Ну, а самым большим жнецом человеческих жертв является, безусловно, Вышний Мир. Его жертвой становится каждая душа, которую он принимает в себя. Он нивелирует самое ценное, что, по мнению Ларссона, есть у человека — личность. Хотя священники и философы утверждают, что это не совсем верно. Да, конечно, говорят они, личность в её узком, земном понимании исчезает, но взамен ты получаешь нечто несоизмеримо большее — единение со всем сущим, переход на новый уровень бытия.

Ларссон не считал это благом. Он слишком ценил свою личность, своё земное «я» — и именно потому, а вовсе не в погоне за дополнительным могуществом, пошёл на службу к Нижнему Миру, который сулил своим сторонникам сохранение личности и после смерти.
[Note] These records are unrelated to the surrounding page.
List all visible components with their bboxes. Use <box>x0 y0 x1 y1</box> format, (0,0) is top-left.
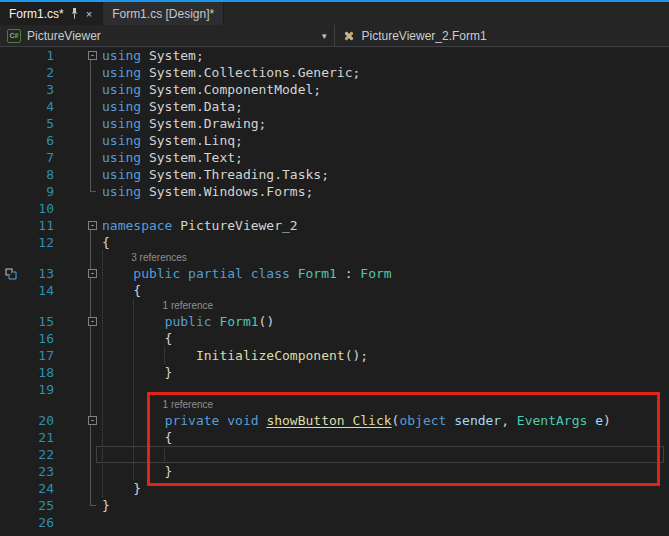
type-dropdown[interactable]: PictureViewer_2.Form1 <box>335 25 669 46</box>
code-token: } <box>102 498 110 513</box>
code-row: 5using System.Drawing; <box>0 115 669 132</box>
code-row: 26 <box>0 514 669 531</box>
line-number: 11 <box>32 217 54 234</box>
glyph-margin <box>2 497 32 514</box>
line-number: 8 <box>32 166 54 183</box>
tab-label: Form1.cs* <box>9 7 64 21</box>
code-token: { <box>102 283 141 298</box>
codelens-row: 3 references <box>0 251 669 265</box>
code-token: using <box>102 150 149 165</box>
code-token: System.Linq; <box>149 133 243 148</box>
line-number: 20 <box>32 412 54 429</box>
tab-bar-empty-area <box>224 2 669 25</box>
code-row: 11-namespace PictureViewer_2 <box>0 217 669 234</box>
glyph-margin <box>2 480 32 497</box>
outlining-margin: - <box>54 265 100 282</box>
line-number: 1 <box>32 47 54 64</box>
code-line[interactable]: } <box>100 497 669 514</box>
line-number: 24 <box>32 480 54 497</box>
code-token: (); <box>345 348 368 363</box>
code-line[interactable]: using System.Drawing; <box>100 115 669 132</box>
glyph-margin <box>2 265 32 282</box>
glyph-margin <box>2 98 32 115</box>
code-line[interactable]: public partial class Form1 : Form <box>100 265 669 282</box>
code-row: 17 InitializeComponent(); <box>0 347 669 364</box>
code-line[interactable]: { <box>100 282 669 299</box>
line-number <box>30 251 52 265</box>
class-icon <box>342 29 356 43</box>
code-line[interactable]: using System.Threading.Tasks; <box>100 166 669 183</box>
code-line[interactable]: public Form1() <box>100 313 669 330</box>
glyph-margin <box>2 47 32 64</box>
outlining-margin <box>54 234 100 251</box>
code-line[interactable]: using System.Text; <box>100 149 669 166</box>
code-row: 18 } <box>0 364 669 381</box>
code-row: 4using System.Data; <box>0 98 669 115</box>
fold-collapse-button[interactable]: - <box>88 221 97 230</box>
code-line[interactable]: using System.Linq; <box>100 132 669 149</box>
line-number: 7 <box>32 149 54 166</box>
code-line[interactable]: using System.Data; <box>100 98 669 115</box>
tab-form1-cs-design[interactable]: Form1.cs [Design]* <box>103 2 224 25</box>
code-token <box>102 266 133 281</box>
code-token: public <box>165 314 220 329</box>
outlining-margin <box>52 299 98 313</box>
outlining-margin <box>52 398 98 412</box>
fold-collapse-button[interactable]: - <box>88 416 97 425</box>
inheritance-margin-icon[interactable] <box>5 267 17 282</box>
code-row: 10 <box>0 200 669 217</box>
code-token: Form <box>360 266 391 281</box>
fold-collapse-button[interactable]: - <box>88 317 97 326</box>
code-line[interactable] <box>100 200 669 217</box>
glyph-margin <box>2 463 32 480</box>
glyph-margin <box>2 313 32 330</box>
outlining-margin: - <box>54 313 100 330</box>
outlining-margin <box>54 132 100 149</box>
code-line[interactable]: { <box>100 234 669 251</box>
code-token: System.Threading.Tasks; <box>149 167 329 182</box>
close-icon[interactable]: × <box>85 8 93 20</box>
code-token: System.Drawing; <box>149 116 266 131</box>
line-number <box>30 398 52 412</box>
fold-collapse-button[interactable]: - <box>88 269 97 278</box>
code-row: 6using System.Linq; <box>0 132 669 149</box>
project-dropdown[interactable]: C# PictureViewer ▾ <box>0 25 335 46</box>
fold-collapse-button[interactable]: - <box>88 51 97 60</box>
outlining-margin <box>54 446 100 463</box>
code-token: using <box>102 184 149 199</box>
line-number: 10 <box>32 200 54 217</box>
codelens-text[interactable]: 1 reference <box>98 299 669 313</box>
outlining-margin <box>54 98 100 115</box>
outlining-margin <box>54 115 100 132</box>
line-number: 19 <box>32 381 54 398</box>
glyph-margin <box>2 330 32 347</box>
code-line[interactable]: InitializeComponent(); <box>100 347 669 364</box>
outlining-margin: - <box>54 412 100 429</box>
glyph-margin <box>2 446 32 463</box>
outlining-guide-tick <box>90 505 96 506</box>
glyph-margin <box>2 200 32 217</box>
glyph-margin <box>2 514 32 531</box>
tab-form1-cs[interactable]: Form1.cs* × <box>0 2 103 25</box>
code-token: { <box>102 235 110 250</box>
code-line[interactable]: using System.Collections.Generic; <box>100 64 669 81</box>
line-number: 12 <box>32 234 54 251</box>
code-token: using <box>102 133 149 148</box>
navigation-bar: C# PictureViewer ▾ PictureViewer_2.Form1 <box>0 25 669 47</box>
glyph-margin <box>2 429 32 446</box>
pin-icon[interactable] <box>70 8 79 19</box>
codelens-text[interactable]: 3 references <box>98 251 669 265</box>
code-line[interactable]: } <box>100 364 669 381</box>
code-line[interactable]: { <box>100 330 669 347</box>
csharp-project-icon: C# <box>7 29 21 43</box>
code-line[interactable]: using System.ComponentModel; <box>100 81 669 98</box>
code-line[interactable]: namespace PictureViewer_2 <box>100 217 669 234</box>
code-line[interactable] <box>100 514 669 531</box>
outlining-guide-tick <box>90 191 96 192</box>
code-line[interactable]: using System; <box>100 47 669 64</box>
code-line[interactable]: using System.Windows.Forms; <box>100 183 669 200</box>
code-editor[interactable]: 1-using System;2using System.Collections… <box>0 47 669 536</box>
line-number: 9 <box>32 183 54 200</box>
code-token <box>102 348 196 363</box>
code-token: using <box>102 82 149 97</box>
Только позже, много позже он понял, что за подобную роскошь приходится слишком дорого платить, а мысль о человеческой жизни в Преисподней уже не кажется столь соблазнительной, когда земная жизнь превращается в ад. Теперь Ларссон твёрдо знал: и Вышний, и Нижний Миры одинаково чужды и враждебны человеку, а настоящая жизнь есть лишь здесь, в мире земном…

Через несколько минут доктор Нуйон вернулся в кабинет и запер дверь.

— Камердинер вас уже не помнит, — сообщил он. — Я сказал ему, что буду работать, и велел не беспокоить меня. Надеюсь, вы не оставили свою лошадь возле дома?

— Я нанял экипаж, — солгал Ларссон, — и отпустил его на перекрёстке.

— Тем лучше.

Нуйон открыл шкаф и достал оттуда короткий посох, покрытый затейливой резьбой. Ларссон сразу признал в нём Ключ Освобождения — этот магический инструмент имел широкое применение в колдовской медицине и не только в ней.

— Кстати, — сказал Нуйон, — судя по паролю, вас прислал Шин Кван. Верно?

«Это что, проверка? — мелькнуло в голове Ларссона. — Хотя вряд ли. Если бы он что-нибудь заподозрил, то просто потребовал бы доказать, что я чёрный маг…»

— Нет, — ответил Ларссон. — Я даже не знаю такого. Пароль мне сообщил Альваро Санчес.

— Ах да, ещё и старина Санчес, — кивнул Нуйон. — Давненько не слышал о нём.

— Он умер полтора года назад, — сказал Ларссон, следуя своей легенде. — Я был его последним учеником. А перед смертью он рассказал о вас — на случай, если мне понадобится воспользоваться туннелем.

— Что ж, ясно… Гм, а вы очень молодо выглядите. Давно приняли Причастие?

— Незадолго до смерти брата Санчеса. Сейчас мне девятнадцать.

— Понятно.

Нуйон подошёл к книжным полка, произвёл какие-то манипуляции, и одна из секций медленно отъехала в сторону, обнажив стену с небольшой дверью.